On an optimistic note.
Monday, January 8th, 2007
I’m not much for resolutions or other yearend foomfah, but I do believe in staring one’s year looking optimistically at the road ahead. It’s also a nice antidote when there have been some tough bumps to get over.
There are a raft of positive notes raised in answer to the question “What are you optimistic about?” over on the Edge Foundation‘s site, but this one resonates with me, in part because it is a modern evocation of the “sunlight rule” of journalism and in part because geolocation, geocoding, geopresence, and other things geo are fascinating to me right now.
So. One of the answerers, Chris DiBona of Google asserts (hopes?):
Widely Available, Constantly Renewing, High Resolution Images of the Earth Will End Conflict and Ecological Devastation As We Know It
I am not so much of a fool to think that war will end, no matter how much I wish that our shared future could include such a thing. Nor do I think that people will stop the careless destruction of flora and fauna for personal, corporate, national or international gain. I do believe that the advent of rapidly updating, citizenry-available high resolution imagery will remove the protection of the veil of ignorance and secrecy from the powerful and exploitative among us. (more)

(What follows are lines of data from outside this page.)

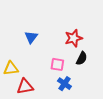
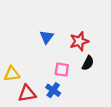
blue triangle: (31, 37) -> (47, 37), moved
blue cross: (64, 84) -> (53, 90), moved

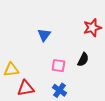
red star: (79, 41) -> (92, 28), moved
blue cross: (53, 90) -> (59, 90), moved

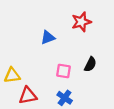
red star: (92, 28) -> (81, 22), moved
blue triangle: (44, 35) -> (48, 37), turned 32

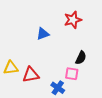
pink square: (63, 71) -> (72, 74), moved
red triangle: (28, 96) -> (31, 75), moved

Somehow that captures the spirit of more than a few who work at Google, that their work can have positive side benefits for their fellow humans as it brings gazillions of dollars in added stock valuation. Maybe some at Microsoft or Apple or, hell, Time Warner have that same sense of mission (it does, after all, make it easier to go to work in the morning), but at the G-place it certainly seems to seep from their pores. This in itself, however is not sufficient insurance against any large organization of people (corporate, political) suddenly finding themselves, through inertia, the laws of large numbers, or individual fear and avarice, doing eeeeevil.
But as long as we have ways to expose eeeeevil to the sunlight of publicity (meaning in its purest sense bringing it to the attention of the public as a whole), I have lots of room for optimism about the human condition(s).